Hernandez smiled. "That it was."
But Caroline did know. As the overseer of the mission she was aware that there was something else going on. The cargo inventory just didn't add up: there was too much concrete, too much hazmat handling gear. Something sinister was happening under her nose. She naturally had the authority to dig deeper, but had long since decided it wasn't worth the trouble. It would be a hassle, and would take her attention away from the more pressing matters of colonial management. It was probably nothing anyway.
James did not sleep well that night, but he had grown accustomed to operating with very little rest. He suspected that everyone in Eridu was living the same way, forever kept awake by unfamiliarity and the ever-present light.
When finally he gave up, it was about four in the morning. It didn't really matter, but the rest of the colony seemed to think it did. The usual noises of trucks carrying all manner of food and building material throughout the city, of technicians hammering away at the fragmentary machines, of scientists drilling into the ground or building up instruments for peering into the sky, the sound of a city building itself from nothing, was gone. The wind was the only musician playing this morning.
James had noticed that over the past weeks. There was always wind. He knew it was an artifact of the dynamic equilibrium between hot and cold that was reality on this world, but it struck a dissonant chord with him as time progressed. It was always there, not a danger or even a nuisance, but a displeasure nonetheless. At first, he had liked the soothing tones it played, but as the time wore on, he wasn't so sure.
James prepared for himself a small breakfast, just packaged bread and beans. He was trying to drag out the stores from the Facem, religiously avoiding the newly grown vegetables. He didn't trust anything grown in this alien soil, even if it was technically Earth's soil.
As he bit into the old bread and tasted it beginning to go stale, he was startled by the sound of shuffling feet behind him.
It was Costanza, of course. Already awake and moving about, eyes wide and puffy with recent sleep. James smiled a tired smile and moved to embrace her. Before he could, she spoke.
"Why did we go here?"
"What?" he said, caught off guard.
"It was easier in the ship. I think we should have stayed there."
He crouched to speak to her directly. "Costanza, it was never supposed to be easier. We came here to find new things."
She frowned and shuffled to the tent flap, undulating in the breeze. She popped her head outside and yelled, "There's nothing here to find, Dad. Just rocks and dust."
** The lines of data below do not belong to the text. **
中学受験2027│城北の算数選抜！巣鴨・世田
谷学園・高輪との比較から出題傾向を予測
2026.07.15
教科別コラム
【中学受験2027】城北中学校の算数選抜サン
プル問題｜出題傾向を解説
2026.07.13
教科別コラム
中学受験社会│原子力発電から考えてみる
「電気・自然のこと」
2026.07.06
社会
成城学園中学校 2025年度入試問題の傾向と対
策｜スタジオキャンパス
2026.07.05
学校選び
She turned back to him, blinking from the flash of unexpectedly bright light. "I read some of books last night. They were about Earth, the place that we left. It was much more colorful than here. Why couldn't we stay there?"
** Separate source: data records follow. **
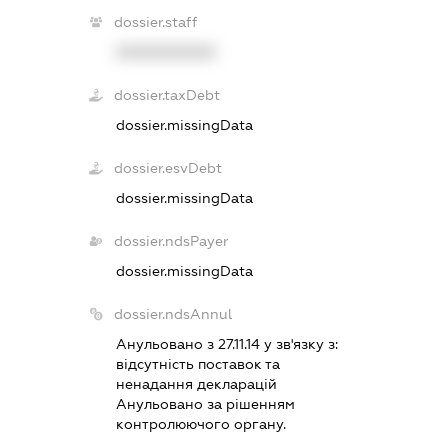
dossier.staff
XXXXXXXXXX
dossier.taxDebt
dossier.missingData
dossier.esvDebt
dossier.missingData
dossier.ndsPayer
dossier.missingData
dossier.ndsAnnul
Анульовано з 27.11.14 у зв'язку з:
вiдсутнiсть поставок та
ненадання декларацiй
Анульовано за рiшенням
контролюючого органу.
"We were chosen, Costanza. I didn't want to come either. But we had to."
"To do what?" she asked, her face stern.
"To find new things."
"You know that's not why."
"How about you tell me what you think?"
Costanza was quiet, thinking. Then she said, "We came here to get far away, because we had everything we needed back home, but it was too crowded."
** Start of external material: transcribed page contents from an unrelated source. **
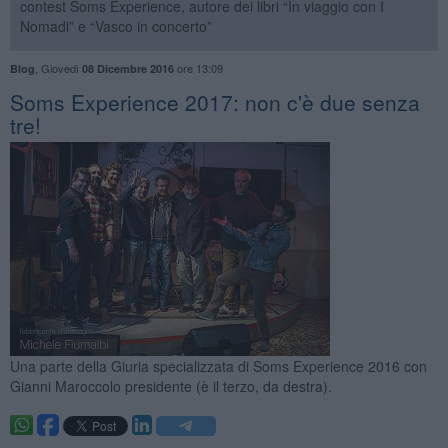
contest Soms Experience, autore dei libri “In viaggio con I
Nomadi” e “Vasco in concerto”
,
Giovedì
ore 13:09
Blog
08 Dicembre 2016
Soms Experience 2017: non c'è due senza
tre!
Una parte della Giuria specializzata di Soms Experience 2016 con
Gianni Maroccolo presidente (è il terzo, da destra).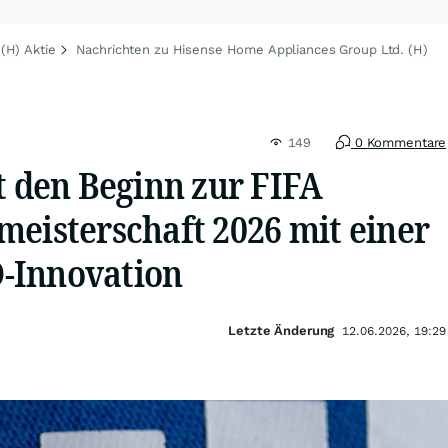
(H) Aktie
Nachrichten zu Hisense Home Appliances Group Ltd. (H)
149
0 Kommentare
t den Beginn zur FIFA
meisterschaft 2026 mit einer
-Innovation
Letzte Änderung
12.06.2026, 19:29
"But why did we want to get far away, Costanza?" James was speaking quietly, cautiously.
"You always come back from work worried. Why would you be worried if you were just making medicine?"
James didn't try to answer.
"I think the thing you're so worried about is what brought us here. It's why we had to go far away. Far away from everyone who could get hurt by it. But we aren't safe here, are we?"
James was torn between unfamiliar pride and all-too-familiar terror. Costanza had somehow deduced the true purpose of the mission. It was an insane notion.
"Where did you get that from?"
Costanza's face relaxed and she whispered to him.
"The wind tells me."
James decided to leave it at that, already tired and all too willing to retire to his bed. He neglected even to change. His last few moments of wakefulness were spent watching the blue fabric of the tent ripple in the breeze.